WORK TASK:
Let the line containing "versetzt. Wer einen" serve as the first line of the answer and the final line of the entries as its last, with every line between copied exactly.

THE DATA:
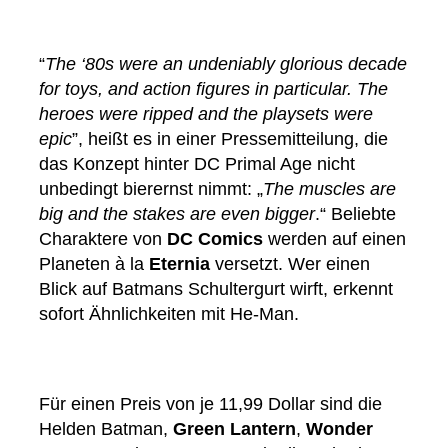
“
The ‘80s were an undeniably glorious decade
for toys, and action figures in particular. The
heroes were ripped and the playsets were
epic
”, heißt es in einer Pressemitteilung, die
das Konzept hinter DC Primal Age nicht
unbedingt bierernst nimmt: „
The muscles are
big and the stakes are even bigger
.“ Beliebte
Charaktere von
DC Comics
werden auf einen
Planeten à la
Eternia
versetzt. Wer einen
Blick auf Batmans Schultergurt wirft, erkennt
sofort Ähnlichkeiten mit He-Man.
Für einen Preis von je 11,99 Dollar sind die
Helden Batman,
Green Lantern
,
Wonder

RESPONSE TO THE EXERCISE:
versetzt. Wer einen
Blick auf Batmans Schultergurt wirft, erkennt
sofort Ähnlichkeiten mit He-Man.
Für einen Preis von je 11,99 Dollar sind die
Helden Batman,
Green Lantern
,
Wonder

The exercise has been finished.